What to produce: Each line below should be repeated exactly as written, with no pictures carried over.

Dataset records
------------------------------------------------------------
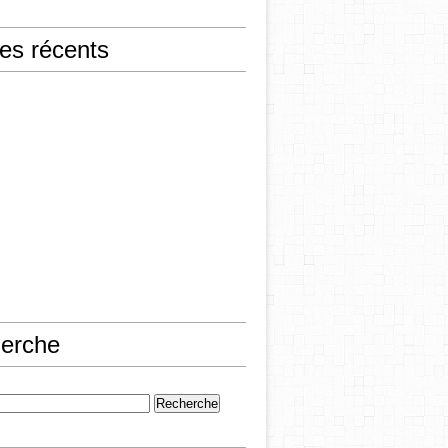
les récents
erche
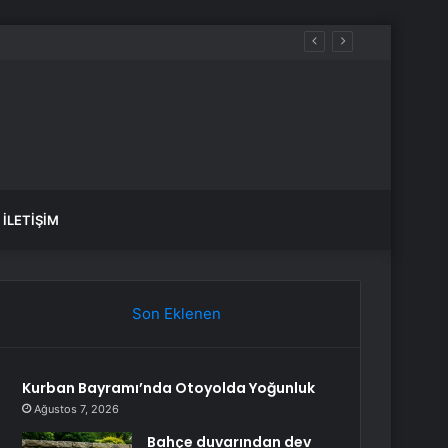
İLETIŞIM
Son Eklenen
Kurban Bayramı’nda Otoyolda Yoğunluk
Ağustos 7, 2026
Bahçe duvarından dev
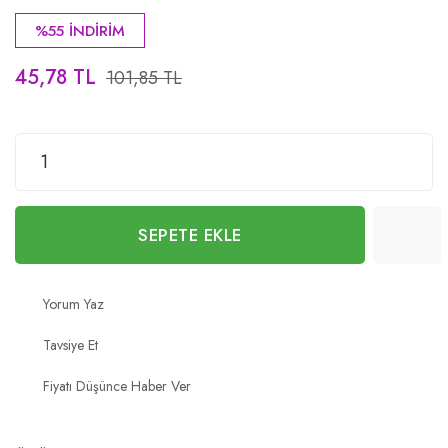
%55 İNDİRİM
45,78 TL
101,85 TL
SEPETE EKLE
Yorum Yaz
Tavsiye Et
Fiyatı Düşünce Haber Ver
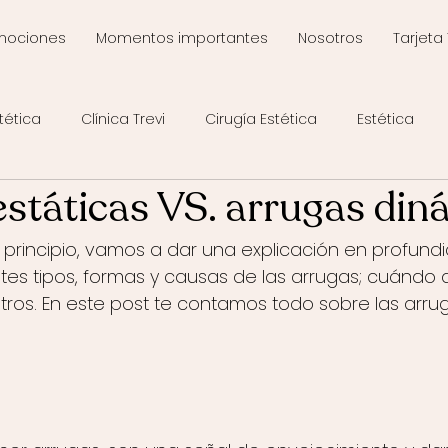
mociones
Momentos importantes
Nosotros
Tarjeta 
tética
Clínica Trevi
Cirugía Estética
Estética
estáticas VS. arrugas din
rincipio, vamos a dar una explicación en profundi
ntes tipos, formas y causas de las arrugas; cuándo
tros. En este post te contamos todo sobre las arr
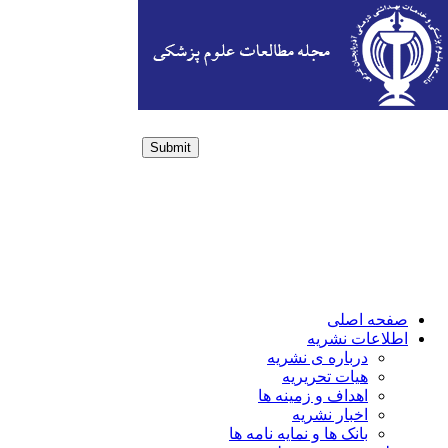
Submit
Login / Sign up
صفحه اصلی
اطلاعات نشریه
درباره ی نشریه
هیات تحریریه
اهداف و زمینه ها
اخبار نشریه
بانک ها و نمایه نامه ها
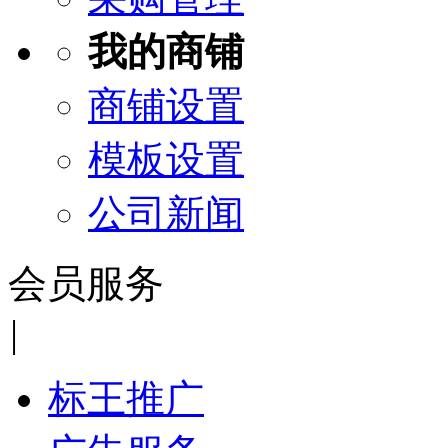
我的商铺
商铺设置
模板设置
公司新闻
会员服务
|
标王推广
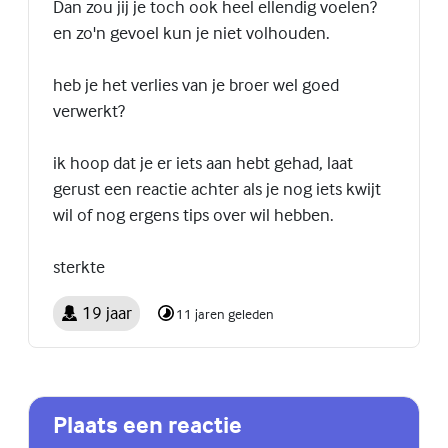
Dan zou jij je toch ook heel ellendig voelen?
en zo'n gevoel kun je niet volhouden.
heb je het verlies van je broer wel goed
verwerkt?
ik hoop dat je er iets aan hebt gehad, laat
gerust een reactie achter als je nog iets kwijt
wil of nog ergens tips over wil hebben.
sterkte
19 jaar
11 jaren geleden
Plaats een reactie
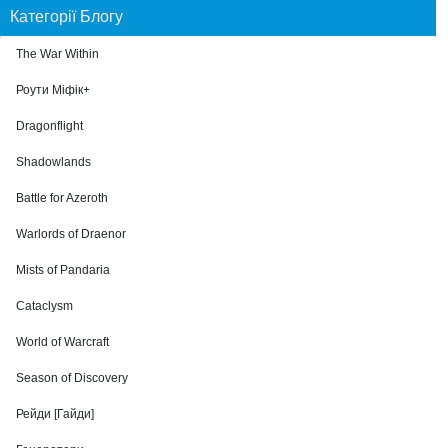
Категорії Блогу
The War Within
Роути Міфік+
Dragonflight
Shadowlands
Battle for Azeroth
Warlords of Draenor
Mists of Pandaria
Cataclysm
World of Warcraft
Season of Discovery
Рейди [Гайди]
------------------------------------------------------------
Result of this exercise:
les récents
erche
İLETIŞIM
Son Eklenen
Kurban Bayramı’nda Otoyolda Yoğunluk
Ağustos 7, 2026
Bahçe duvarından dev
%55 İNDİRİM
45,78 TL
101,85 TL
SEPETE EKLE
Yorum Yaz
Tavsiye Et
Fiyatı Düşünce Haber Ver
mociones
Momentos importantes
Nosotros
Tarjeta 
tética
Clínica Trevi
Cirugía Estética
Estética
estáticas VS. arrugas din
rincipio, vamos a dar una explicación en profundi
ntes tipos, formas y causas de las arrugas; cuándo
tros. En este post te contamos todo sobre las arr
Submit
Login / Sign up
صفحه اصلی
اطلاعات نشریه
درباره ی نشریه
هیات تحریریه
اهداف و زمینه ها
اخبار نشریه
بانک ها و نمایه نامه ها
我的商铺
商铺设置
模板设置
公司新闻
会员服务
|
标王推广
Dan zou jij je toch ook heel ellendig voelen?
en zo'n gevoel kun je niet volhouden.
heb je het verlies van je broer wel goed
verwerkt?
ik hoop dat je er iets aan hebt gehad, laat
gerust een reactie achter als je nog iets kwijt
wil of nog ergens tips over wil hebben.
sterkte
19 jaar
11 jaren geleden
Plaats een reactie
Категорії Блогу
The War Within
Роути Міфік+
Dragonflight
Shadowlands
Battle for Azeroth
Warlords of Draenor
Mists of Pandaria
Cataclysm
World of Warcraft
Season of Discovery
Рейди [Гайди]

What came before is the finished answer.